The data

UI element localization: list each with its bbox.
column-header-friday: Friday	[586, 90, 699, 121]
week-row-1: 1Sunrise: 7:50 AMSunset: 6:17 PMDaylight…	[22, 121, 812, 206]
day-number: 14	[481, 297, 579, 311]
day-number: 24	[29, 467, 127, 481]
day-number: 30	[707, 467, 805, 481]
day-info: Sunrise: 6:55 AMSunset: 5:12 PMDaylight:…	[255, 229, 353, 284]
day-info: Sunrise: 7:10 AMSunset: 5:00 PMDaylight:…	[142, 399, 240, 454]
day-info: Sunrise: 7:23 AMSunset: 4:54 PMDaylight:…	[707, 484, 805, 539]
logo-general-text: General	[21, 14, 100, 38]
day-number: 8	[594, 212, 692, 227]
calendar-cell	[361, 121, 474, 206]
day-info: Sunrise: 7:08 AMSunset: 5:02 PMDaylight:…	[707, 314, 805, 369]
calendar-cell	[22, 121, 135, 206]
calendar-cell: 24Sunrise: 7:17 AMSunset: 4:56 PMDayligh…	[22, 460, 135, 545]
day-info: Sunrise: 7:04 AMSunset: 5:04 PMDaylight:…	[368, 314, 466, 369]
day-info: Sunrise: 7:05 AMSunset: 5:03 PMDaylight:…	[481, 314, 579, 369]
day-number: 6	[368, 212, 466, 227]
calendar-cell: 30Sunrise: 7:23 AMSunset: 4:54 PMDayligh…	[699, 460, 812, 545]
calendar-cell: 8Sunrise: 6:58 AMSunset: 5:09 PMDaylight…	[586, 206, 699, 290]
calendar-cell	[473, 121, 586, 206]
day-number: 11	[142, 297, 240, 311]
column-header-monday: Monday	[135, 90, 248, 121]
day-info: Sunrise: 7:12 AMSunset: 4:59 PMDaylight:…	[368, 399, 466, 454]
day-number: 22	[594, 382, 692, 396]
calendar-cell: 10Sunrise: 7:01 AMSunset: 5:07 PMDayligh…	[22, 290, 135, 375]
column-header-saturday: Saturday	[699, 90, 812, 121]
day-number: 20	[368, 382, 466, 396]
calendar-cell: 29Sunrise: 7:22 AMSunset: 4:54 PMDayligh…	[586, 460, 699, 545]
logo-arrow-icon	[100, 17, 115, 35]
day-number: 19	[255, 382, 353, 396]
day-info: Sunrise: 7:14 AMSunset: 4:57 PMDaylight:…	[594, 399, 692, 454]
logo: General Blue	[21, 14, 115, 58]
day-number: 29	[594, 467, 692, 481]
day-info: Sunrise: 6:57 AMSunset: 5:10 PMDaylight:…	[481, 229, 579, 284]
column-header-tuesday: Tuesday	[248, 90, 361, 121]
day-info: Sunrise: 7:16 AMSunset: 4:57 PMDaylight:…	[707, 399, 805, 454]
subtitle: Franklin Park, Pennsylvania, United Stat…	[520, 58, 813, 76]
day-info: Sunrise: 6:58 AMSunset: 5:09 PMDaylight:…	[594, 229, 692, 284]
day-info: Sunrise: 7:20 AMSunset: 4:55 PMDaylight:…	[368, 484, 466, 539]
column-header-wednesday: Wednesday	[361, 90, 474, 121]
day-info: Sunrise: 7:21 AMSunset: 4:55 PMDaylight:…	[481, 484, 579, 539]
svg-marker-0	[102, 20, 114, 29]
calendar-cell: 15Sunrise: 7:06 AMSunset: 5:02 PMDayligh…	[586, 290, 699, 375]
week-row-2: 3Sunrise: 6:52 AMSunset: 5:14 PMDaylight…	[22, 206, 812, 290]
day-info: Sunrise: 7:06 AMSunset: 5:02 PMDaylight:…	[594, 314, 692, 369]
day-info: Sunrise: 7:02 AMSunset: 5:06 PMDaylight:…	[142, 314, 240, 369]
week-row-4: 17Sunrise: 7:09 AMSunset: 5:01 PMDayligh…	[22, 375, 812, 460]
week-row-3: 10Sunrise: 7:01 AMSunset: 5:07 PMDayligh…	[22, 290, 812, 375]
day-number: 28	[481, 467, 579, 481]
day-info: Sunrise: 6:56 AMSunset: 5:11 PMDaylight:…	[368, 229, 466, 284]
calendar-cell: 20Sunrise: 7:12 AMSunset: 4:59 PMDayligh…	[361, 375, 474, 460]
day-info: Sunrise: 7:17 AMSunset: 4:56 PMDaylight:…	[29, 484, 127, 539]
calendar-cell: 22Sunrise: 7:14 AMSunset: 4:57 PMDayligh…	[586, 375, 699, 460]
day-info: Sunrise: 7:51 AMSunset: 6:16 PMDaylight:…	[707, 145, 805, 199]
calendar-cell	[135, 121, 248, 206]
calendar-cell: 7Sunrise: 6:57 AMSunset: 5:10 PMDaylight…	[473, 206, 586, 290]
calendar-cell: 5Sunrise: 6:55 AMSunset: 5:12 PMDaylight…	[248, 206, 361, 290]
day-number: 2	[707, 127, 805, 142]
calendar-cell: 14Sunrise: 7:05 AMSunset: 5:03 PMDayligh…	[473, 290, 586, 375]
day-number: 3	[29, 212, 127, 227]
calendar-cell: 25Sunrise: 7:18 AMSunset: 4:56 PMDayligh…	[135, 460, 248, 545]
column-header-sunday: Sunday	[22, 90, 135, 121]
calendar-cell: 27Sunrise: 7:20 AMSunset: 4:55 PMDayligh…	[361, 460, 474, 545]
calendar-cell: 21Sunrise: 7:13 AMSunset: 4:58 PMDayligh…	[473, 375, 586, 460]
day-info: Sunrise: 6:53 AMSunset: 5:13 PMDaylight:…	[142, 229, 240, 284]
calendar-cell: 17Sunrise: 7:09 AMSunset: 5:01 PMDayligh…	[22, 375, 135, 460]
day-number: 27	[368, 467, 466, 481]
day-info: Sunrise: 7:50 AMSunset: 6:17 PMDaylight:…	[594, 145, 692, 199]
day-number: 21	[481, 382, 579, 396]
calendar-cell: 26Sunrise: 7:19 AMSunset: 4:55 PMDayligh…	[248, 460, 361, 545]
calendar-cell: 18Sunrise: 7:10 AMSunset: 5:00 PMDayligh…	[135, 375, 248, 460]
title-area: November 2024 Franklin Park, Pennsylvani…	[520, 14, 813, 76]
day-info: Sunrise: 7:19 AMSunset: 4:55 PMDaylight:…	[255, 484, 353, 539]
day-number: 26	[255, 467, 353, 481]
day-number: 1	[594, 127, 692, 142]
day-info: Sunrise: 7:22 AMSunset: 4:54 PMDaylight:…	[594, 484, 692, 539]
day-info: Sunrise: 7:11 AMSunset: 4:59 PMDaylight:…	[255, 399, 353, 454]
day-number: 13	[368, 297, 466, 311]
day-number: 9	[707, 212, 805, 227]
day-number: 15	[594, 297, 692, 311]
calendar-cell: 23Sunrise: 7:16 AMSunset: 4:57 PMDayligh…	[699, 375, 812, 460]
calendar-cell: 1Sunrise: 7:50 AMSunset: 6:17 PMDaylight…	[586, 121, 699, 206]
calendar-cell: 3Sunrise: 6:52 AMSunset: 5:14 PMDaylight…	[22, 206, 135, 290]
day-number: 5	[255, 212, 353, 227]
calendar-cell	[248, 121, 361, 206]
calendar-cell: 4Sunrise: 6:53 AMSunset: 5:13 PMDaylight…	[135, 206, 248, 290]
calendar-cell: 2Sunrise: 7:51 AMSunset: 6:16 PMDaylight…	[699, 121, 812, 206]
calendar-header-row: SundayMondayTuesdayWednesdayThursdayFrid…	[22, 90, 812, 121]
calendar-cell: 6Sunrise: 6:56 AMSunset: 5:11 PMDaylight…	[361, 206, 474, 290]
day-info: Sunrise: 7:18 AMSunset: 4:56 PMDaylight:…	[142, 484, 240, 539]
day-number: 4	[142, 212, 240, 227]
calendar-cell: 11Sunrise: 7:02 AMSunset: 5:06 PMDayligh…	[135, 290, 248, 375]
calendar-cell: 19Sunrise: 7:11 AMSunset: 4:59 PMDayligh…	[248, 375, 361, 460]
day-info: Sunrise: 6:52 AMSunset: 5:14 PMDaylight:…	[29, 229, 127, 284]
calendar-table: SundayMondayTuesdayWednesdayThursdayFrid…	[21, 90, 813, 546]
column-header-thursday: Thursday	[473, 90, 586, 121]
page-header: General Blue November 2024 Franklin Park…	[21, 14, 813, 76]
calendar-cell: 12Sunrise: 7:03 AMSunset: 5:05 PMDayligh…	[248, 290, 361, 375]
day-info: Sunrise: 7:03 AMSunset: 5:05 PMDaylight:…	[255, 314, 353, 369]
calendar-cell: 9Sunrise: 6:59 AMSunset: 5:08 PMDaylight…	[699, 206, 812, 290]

What you are asked to do
In the entries above, find each line with the string "logo" and copy it.

Exercise result
logo-general-text: General	[21, 14, 100, 38]
logo-arrow-icon	[100, 17, 115, 35]
logo: General Blue	[21, 14, 115, 58]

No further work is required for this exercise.